Ein Laufband transportiert die kleinen, bunten Teller mit chinesischen und japanischen Spezialitäten durch das "Sakura" im Ostenhellweg. © Daniel Rebstock
Neue Sushibar in der City

Auf Dortmunds Einkaufsmeile gibt es jetzt Sushi vom Laufband

Handels-Experten fordern schon länger, dass Dortmunds City mehr Gastronomie braucht, um attraktiver zu werden. Nun hat mitten auf einer Einkaufsmeile ein besonderes Sushi-Restaurant eröffnet.

Seit über einem Jahr kündigt sich auf der großen Handels-Achse durch Dortmunds City ein kleiner Hotspot für japanische Küche an: Nur wenige Meter voneinander entfernt warben beklebte Schaufenster zweier Ladenlokale auf dem Ostenhellweg für Sushi-Restaurants, die demnächst in ihnen eröffnen sollten.

Während die Scheiben des „Iiyo“ nach wie vor verklebt sind, hat das „Sakura“ schräg gegenüber seit kurzem geöffnet. Sein Konzept ist zumindest in Dortmund noch selten: Herzstück seines Lokals sind zwei Laufbänder, auf welche die Köche die fertig zubereiteten Speisen stellen.

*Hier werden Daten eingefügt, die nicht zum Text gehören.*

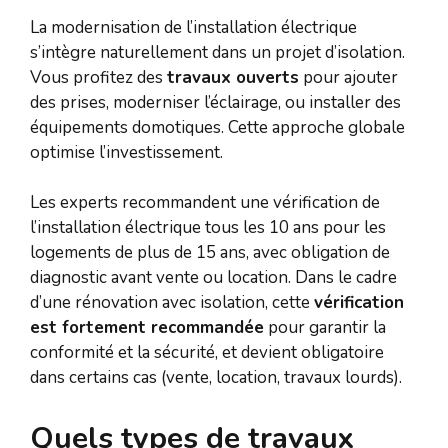
La modernisation de l’installation électrique
s’intègre naturellement dans un projet d’isolation.
Vous profitez des
travaux ouverts
pour ajouter
des prises, moderniser l’éclairage, ou installer des
équipements domotiques. Cette approche globale
optimise l’investissement.
Les experts recommandent une vérification de
l’installation électrique tous les 10 ans pour les
logements de plus de 15 ans, avec obligation de
diagnostic avant vente ou location. Dans le cadre
d’une rénovation avec isolation, cette
vérification
est fortement recommandée
pour garantir la
conformité et la sécurité, et devient obligatoire
dans certains cas (vente, location, travaux lourds).
Quels types de travaux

Und so fahren kleine, bunte Teller durch das „Sakura“ am Ostenhellweg. Darauf sind kalte und warme Spezialitäten aus der japanischen und chinesischen Küche zu sehen. Gäste zahlen einen pauschalen Preis und dürfen sich an den Tellern, die auf den Fließbändern vorbeifahren, unbegrenzt bedienen.

Gerichte aus China und Japan

„Wir haben typische Gerichte aus verschiedenen chinesischen und japanischen Regionen. Wir passen sie aber ein bisschen an den europäischen Geschmack an“, sagt Inhaber Hu Wei Ming.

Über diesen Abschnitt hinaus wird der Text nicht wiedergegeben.